The De Young Museum, San Francisco

The present-day de Young Museum. Thanks to San Francisco's penchant for
destructive earthquakes, the museum is not architecturally troubled with
stylistic conflicts as are so many such art temples.
Some people, when they go on vacation, go "bar-hopping." This spring, to hear my wife tell it, I went "museum-hopping" all over the western United States. I just returned a few days ago from a 42-day, chauffeur-driven jaunt from Ohio, down through Tennessee, westward to Phoenix, on to L.A., up the breathtaking Pacific Coast highway to San Francisco and Seattle, then back through the Mt. Rushmore Black Hills of South Dakota and the Taliesin green hills of Wisconsin, culminating in a day at the Art Institute of Chicago. There were also side trips to Las Vegas, the Grand Canyon, and Yellowstone. The chauffeur was my wife (she doesn't like my driving). In all, we covered about 8,500 miles. The weather for the entire trip was near perfect; the only storm we encountered being during the last thirty miles as we neared home. The museum hopping included Elvis's Graceland, the Los Angeles County Museum of Art (LACMA), the Getty Museum (also in L.A.), and Chicago's Art Institute. The biggest surprise, however, came in San Francisco--the de Young Museum, presiding over Golden Gate Park.
 

The $75,000 original Egyptian-style
museum circa 1895
(complete with its own pyramid).
Don't ask my wife what she thinks of driving in San Francisco. Even with a Tom-Tom GPS unit (we nicknamed it "Tommy"), and myself as an experienced big-city navigator, she swore (boy, did she ever) she'd never again drive near the place. Our hotel was on Lombard Street, if that tells you anything (though not the zig-zaggy part). As for myself, I rather liked the city. I rather liked the touristy waterfront, the stair-stepping streets, the quaint cable-cars, the Painted Ladies (a row of colorful, nearly identical Victorian houses), and of course Golden Gate Park. By the way, if you go looking for the de Young, it's in the part of the park situated in the residential area, not (as logic would suggest) the area near the bridge.

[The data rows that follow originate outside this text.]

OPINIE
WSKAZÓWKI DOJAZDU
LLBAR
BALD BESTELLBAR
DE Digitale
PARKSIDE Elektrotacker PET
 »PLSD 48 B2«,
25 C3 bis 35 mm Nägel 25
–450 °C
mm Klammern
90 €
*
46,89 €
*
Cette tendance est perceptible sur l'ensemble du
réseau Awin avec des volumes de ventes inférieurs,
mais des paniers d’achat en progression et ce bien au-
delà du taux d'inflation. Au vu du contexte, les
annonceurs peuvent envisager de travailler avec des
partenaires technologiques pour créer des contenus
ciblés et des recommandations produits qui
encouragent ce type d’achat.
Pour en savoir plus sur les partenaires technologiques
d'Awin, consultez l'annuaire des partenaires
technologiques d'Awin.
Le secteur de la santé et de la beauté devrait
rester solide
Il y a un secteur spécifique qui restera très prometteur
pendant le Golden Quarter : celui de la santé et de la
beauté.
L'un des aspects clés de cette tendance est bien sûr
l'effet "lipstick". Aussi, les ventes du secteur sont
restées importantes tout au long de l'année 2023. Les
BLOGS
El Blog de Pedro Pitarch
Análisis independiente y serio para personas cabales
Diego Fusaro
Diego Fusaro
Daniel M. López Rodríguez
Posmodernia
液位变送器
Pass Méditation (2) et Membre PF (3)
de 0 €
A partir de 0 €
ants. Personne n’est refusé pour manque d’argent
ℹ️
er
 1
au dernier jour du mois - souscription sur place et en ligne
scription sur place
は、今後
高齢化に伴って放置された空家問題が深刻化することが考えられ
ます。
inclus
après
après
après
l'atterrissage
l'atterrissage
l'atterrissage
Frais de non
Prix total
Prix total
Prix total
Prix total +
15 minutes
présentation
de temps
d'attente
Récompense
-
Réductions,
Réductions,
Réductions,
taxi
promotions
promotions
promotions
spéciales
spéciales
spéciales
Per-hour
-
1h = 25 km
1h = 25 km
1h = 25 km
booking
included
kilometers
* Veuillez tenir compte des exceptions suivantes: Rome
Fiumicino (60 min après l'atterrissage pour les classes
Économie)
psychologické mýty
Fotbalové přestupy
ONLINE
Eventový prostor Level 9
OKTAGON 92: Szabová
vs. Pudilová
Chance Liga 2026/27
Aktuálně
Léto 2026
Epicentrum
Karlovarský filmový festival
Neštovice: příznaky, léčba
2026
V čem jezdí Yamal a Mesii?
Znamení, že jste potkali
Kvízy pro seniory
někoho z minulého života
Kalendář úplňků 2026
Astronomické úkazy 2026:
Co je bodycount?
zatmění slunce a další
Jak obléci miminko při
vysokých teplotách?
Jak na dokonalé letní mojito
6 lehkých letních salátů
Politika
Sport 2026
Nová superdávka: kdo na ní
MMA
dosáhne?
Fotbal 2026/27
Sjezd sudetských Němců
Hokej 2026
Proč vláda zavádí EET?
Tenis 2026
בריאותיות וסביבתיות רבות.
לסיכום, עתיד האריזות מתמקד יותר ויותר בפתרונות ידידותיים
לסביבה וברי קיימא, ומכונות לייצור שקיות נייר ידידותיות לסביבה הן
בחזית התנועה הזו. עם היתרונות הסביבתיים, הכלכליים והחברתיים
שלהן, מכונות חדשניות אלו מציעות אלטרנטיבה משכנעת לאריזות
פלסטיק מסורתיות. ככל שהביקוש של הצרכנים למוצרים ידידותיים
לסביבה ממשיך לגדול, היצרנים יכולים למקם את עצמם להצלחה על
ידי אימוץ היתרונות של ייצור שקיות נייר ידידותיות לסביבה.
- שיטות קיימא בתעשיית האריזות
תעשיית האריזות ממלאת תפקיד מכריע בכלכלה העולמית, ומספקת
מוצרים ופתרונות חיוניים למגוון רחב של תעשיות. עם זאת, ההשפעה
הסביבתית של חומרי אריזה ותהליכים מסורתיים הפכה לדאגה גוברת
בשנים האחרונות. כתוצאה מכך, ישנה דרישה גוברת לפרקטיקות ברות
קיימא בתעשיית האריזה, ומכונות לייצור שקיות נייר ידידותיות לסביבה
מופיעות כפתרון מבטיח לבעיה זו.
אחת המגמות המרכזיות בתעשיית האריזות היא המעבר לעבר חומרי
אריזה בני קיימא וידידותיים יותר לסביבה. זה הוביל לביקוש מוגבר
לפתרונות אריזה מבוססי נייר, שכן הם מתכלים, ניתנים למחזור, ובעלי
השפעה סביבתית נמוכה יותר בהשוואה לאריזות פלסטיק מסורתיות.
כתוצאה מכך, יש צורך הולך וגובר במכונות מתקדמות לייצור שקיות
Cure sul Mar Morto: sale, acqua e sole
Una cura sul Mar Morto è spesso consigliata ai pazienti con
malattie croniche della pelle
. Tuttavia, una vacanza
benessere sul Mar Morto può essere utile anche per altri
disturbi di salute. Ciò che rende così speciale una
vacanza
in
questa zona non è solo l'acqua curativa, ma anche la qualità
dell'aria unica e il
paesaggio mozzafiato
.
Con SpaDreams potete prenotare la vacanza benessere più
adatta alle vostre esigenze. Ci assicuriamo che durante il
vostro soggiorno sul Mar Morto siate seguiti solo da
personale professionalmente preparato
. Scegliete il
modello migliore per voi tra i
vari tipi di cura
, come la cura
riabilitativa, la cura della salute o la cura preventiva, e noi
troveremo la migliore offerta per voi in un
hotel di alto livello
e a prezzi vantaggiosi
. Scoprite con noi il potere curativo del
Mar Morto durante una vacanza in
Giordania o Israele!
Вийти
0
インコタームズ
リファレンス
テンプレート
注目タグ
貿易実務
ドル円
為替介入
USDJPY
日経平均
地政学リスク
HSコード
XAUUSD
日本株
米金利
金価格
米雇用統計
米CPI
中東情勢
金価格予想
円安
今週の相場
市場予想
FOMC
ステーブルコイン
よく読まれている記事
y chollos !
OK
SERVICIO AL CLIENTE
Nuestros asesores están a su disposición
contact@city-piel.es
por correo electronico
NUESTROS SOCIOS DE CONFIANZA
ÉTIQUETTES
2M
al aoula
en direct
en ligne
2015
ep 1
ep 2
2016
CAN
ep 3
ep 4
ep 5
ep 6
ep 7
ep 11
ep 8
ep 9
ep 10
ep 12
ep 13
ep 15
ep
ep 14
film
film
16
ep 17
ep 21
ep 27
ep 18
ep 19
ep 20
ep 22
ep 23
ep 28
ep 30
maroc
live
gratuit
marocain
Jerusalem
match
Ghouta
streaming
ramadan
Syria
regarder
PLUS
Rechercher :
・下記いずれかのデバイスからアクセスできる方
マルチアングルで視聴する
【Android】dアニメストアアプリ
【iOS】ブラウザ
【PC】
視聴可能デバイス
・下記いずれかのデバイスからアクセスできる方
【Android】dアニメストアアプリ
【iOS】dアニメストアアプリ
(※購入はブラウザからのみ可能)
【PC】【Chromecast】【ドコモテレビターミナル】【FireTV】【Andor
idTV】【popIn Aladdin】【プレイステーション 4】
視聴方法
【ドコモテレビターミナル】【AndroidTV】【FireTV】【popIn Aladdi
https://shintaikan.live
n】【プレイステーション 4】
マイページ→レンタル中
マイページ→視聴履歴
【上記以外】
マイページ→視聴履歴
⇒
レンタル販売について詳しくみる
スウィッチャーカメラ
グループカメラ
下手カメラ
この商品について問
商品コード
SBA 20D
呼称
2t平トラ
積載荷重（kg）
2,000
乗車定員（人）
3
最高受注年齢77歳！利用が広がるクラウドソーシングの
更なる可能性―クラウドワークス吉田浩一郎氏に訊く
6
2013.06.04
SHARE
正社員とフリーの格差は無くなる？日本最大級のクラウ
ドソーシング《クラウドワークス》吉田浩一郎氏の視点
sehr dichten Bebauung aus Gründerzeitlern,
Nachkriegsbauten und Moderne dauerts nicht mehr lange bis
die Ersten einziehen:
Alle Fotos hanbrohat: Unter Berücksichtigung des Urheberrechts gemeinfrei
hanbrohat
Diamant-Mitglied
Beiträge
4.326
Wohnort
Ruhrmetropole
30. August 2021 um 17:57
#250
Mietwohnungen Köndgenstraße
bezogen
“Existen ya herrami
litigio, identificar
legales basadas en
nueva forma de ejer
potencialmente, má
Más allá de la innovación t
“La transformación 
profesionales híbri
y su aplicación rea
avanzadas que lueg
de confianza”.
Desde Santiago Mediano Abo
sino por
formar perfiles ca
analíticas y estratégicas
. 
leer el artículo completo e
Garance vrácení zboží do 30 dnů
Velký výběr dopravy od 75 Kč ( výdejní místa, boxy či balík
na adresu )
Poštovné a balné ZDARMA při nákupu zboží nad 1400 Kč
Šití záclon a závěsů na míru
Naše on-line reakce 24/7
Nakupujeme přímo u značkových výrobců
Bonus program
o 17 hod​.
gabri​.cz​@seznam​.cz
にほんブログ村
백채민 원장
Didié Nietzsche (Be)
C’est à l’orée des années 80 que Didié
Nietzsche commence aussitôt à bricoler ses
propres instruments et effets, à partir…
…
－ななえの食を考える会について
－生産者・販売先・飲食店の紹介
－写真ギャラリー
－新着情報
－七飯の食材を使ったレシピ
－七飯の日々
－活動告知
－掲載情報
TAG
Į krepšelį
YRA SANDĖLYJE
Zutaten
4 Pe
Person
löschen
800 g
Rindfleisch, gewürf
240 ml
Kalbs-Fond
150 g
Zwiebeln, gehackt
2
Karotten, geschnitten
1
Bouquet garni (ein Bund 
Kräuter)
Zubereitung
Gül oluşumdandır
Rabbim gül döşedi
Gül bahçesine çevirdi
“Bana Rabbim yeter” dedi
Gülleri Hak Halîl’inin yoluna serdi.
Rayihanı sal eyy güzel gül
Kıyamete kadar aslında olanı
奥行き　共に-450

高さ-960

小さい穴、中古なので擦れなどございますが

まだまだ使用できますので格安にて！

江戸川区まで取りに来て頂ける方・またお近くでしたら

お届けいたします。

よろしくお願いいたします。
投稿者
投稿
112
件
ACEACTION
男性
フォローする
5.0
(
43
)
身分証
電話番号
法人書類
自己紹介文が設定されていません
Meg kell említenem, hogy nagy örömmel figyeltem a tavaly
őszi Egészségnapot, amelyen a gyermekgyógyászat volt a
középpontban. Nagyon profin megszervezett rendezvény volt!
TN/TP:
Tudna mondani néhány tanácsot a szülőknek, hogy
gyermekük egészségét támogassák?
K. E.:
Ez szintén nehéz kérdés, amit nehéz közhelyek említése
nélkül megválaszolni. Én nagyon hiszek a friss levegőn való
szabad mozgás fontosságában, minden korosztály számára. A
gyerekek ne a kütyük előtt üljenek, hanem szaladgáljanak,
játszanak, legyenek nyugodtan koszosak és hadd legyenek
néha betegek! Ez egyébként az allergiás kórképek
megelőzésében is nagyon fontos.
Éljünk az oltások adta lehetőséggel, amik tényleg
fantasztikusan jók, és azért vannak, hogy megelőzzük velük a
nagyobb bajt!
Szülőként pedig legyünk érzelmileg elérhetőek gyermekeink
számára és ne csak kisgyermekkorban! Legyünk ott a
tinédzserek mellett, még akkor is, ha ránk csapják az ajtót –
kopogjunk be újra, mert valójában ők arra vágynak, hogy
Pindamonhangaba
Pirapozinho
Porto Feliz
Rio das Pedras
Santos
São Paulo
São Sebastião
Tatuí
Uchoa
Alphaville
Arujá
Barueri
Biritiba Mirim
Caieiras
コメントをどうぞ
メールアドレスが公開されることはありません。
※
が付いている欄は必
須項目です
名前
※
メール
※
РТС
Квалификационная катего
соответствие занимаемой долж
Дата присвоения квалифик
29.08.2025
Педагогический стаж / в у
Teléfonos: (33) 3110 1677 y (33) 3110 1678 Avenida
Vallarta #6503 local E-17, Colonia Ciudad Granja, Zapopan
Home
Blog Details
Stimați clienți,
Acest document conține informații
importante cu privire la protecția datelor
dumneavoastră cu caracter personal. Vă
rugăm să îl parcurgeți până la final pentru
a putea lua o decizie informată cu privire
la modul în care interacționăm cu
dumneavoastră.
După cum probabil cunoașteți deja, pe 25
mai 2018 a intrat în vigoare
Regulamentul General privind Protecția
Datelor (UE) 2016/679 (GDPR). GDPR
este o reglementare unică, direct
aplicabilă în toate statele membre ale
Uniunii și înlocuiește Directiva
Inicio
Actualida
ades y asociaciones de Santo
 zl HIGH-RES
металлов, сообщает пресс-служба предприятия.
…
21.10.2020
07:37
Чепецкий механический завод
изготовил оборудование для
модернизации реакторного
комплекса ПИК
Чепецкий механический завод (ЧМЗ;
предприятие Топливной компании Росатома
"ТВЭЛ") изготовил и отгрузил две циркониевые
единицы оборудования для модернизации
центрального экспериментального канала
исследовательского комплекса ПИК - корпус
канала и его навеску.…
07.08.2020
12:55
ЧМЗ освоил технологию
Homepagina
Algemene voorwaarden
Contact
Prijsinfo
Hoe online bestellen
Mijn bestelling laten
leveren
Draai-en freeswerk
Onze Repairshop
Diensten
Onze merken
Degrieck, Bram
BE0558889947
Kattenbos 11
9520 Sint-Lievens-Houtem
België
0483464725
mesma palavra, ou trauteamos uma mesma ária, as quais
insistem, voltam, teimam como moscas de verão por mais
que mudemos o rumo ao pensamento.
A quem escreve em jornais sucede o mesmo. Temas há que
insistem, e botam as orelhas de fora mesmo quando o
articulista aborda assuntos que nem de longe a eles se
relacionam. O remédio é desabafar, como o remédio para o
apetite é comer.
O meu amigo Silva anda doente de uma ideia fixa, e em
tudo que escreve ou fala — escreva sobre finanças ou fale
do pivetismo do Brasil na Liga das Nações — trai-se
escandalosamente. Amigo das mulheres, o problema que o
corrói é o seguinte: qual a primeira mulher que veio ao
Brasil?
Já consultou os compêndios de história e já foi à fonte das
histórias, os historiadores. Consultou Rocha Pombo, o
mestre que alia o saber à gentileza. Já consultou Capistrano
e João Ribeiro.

This 1930s postcard view bears witness to the fact that the de Young once had wings, once had extensive ornamentation, and (for better or worse) once had earthquakes.
Over time, the latter took care of the other two features.

M.H. de Young, publisher of what later
became the San Francisco Chronicle.
The de Young Museum (as with several other 19th-century art institutions) began as an outgrowth of a "world's fair" exposition, in this case the city's 1894 Mid-Winter Exposition, a pale imitation of Chicago's colossal World's Colombian Exposition the year before. The fair affair made a profit of $75,000 which was spent building an Egyptian styled art museum to house some 6,000 pieces of leftover art and memorabilia from the Mid-Winter extravaganza, plus art donations from prosperous area families. The whole effort was driven by the wealthy newspaper publisher, M.H. de Young, for whom the museum later came to be named. Then came the disastrous 1906 San Francisco Earthquake. And, while the museum didn't exactly fall down, and was spared the ravages of the ensuing firestorm, it was severely damaged, which also served as reason enough to enlarge the structure. Additional wings followed in 1917 and 1926 (without the impetus of further earthquakes). Shortly thereafter, the original structure was condemned as unsafe. It came to be replaced in 1931. By 1949, the city's salty sea air had so damaged the iron supports that all ornamentation had to be stripped away.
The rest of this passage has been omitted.